On 04/07/2016 09:04 AM, Nux! wrote:
Well, by the looks of it, it bundles all the deps in one archive, so you no longer depend on system ones, but also you miss out on system updates.
I use a commercial professional multitrack audio mixing package called Mixbus (derived from Ardour, but with specialized DSP for the summing and for plugins; the portion derived from Ardour is open source, the DSP plugin code is closed source, and thanks to the plugin API is not a 'derived work' since it would be usable from any plugin host.....). This is the way Mixbus is bundled, with all deps prebuilt and stashed away in the proper /opt tree.
Now, as to 'updates' specifically, yes, this puts it on the developer of the package to make sure updates that are necessary are actually applied. OpenSSL, for instance; although, I wouldn't think Openshot would use that one (Mixbus doesn't; in fact I'm not sure how it could be remotely exploited at all). So for certain things the 'bundled app' makes sense; for a server process it would not.
Mixbus works very well on CentOS 7; I use it every week for longform broadcast production and mixdown, and just running the Harrison Consoles installer script 'Just Worked' as it was supposed to (if it doesn't the Mixbus devs get a message from me.....).
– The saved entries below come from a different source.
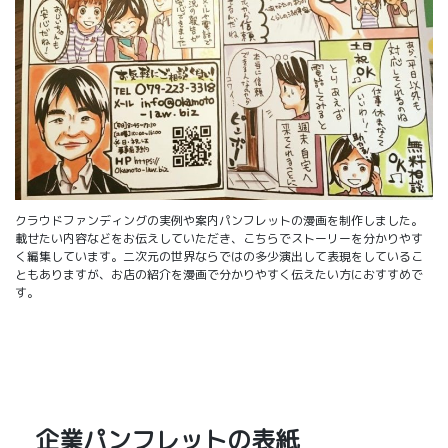
クラウドファンディングの実例や案内パンフレットの漫画を制作しました。
載せたい内容などをお伝えしていただき、こちらでストーリーを分かりやす
く編集しています。二次元の世界ならではの多少演出して表現をしているこ
ともありますが、お店の紹介を漫画で分かりやすく伝えたい方におすすめで
す。
企業パンフレットの表紙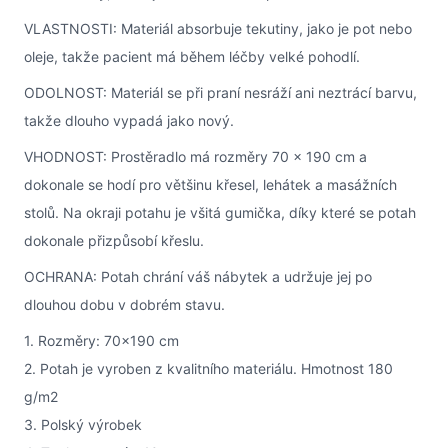
VLASTNOSTI: Materiál absorbuje tekutiny, jako je pot nebo
oleje, takže pacient má během léčby velké pohodlí.
ODOLNOST: Materiál se při praní nesráží ani neztrácí barvu,
takže dlouho vypadá jako nový.
VHODNOST: Prostěradlo má rozměry 70 x 190 cm a
dokonale se hodí pro většinu křesel, lehátek a masážních
stolů. Na okraji potahu je všitá gumička, díky které se potah
dokonale přizpůsobí křeslu.
OCHRANA: Potah chrání váš nábytek a udržuje jej po
dlouhou dobu v dobrém stavu.
1. Rozměry: 70x190 cm
2. Potah je vyroben z kvalitního materiálu. Hmotnost 180
g/m2
3. Polský výrobek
Further, the official Ardour.org Ardour packages for Linux are similar bundles; at one time if you built it from source using the system libraries you were not guaranteed support or that it would even work. You run the installer script, and it just works on pretty much any modern Linux. All files, libraries, etc for all dependencies are loaded into the appropriate /opt tree (example:
[lowen@localhost ~]$ ls -d /opt/M* /opt/Mixbus-2.5_14392 /opt/Mixbus-3.1.66.uninstall.sh /opt/Mixbus-2.5_14392.uninstall.sh /opt/Mixbus-3.2.22 /opt/Mixbus-3.1.66 /opt/Mixbus-3.2.22.uninstall.sh [lowen@localhost ~]$ du -h --max-depth=1 /opt/Mixbus-3.2.22 104M /opt/Mixbus-3.2.22/bin 212K /opt/Mixbus-3.2.22/etc 132M /opt/Mixbus-3.2.22/lib 17M /opt/Mixbus-3.2.22/share 252M /opt/Mixbus-3.2.22 [lowen@localhost ~]$
Note that multiple versions at a time are fully supported, and the uninstaller is ready (and able) to run at any time. In fact, the installation script asks you one by one if you want to uninstall any of the prior versions. As you can see, I currently have three versions installed side-by-side. The installer script is in the open source portion of the program, available through the Ardour git.
It does take more disk space to do this.
And while I have always been a big fan of RPM and of always using the repos for things, I have to say that there are many things RPM packages do not do well for the most part.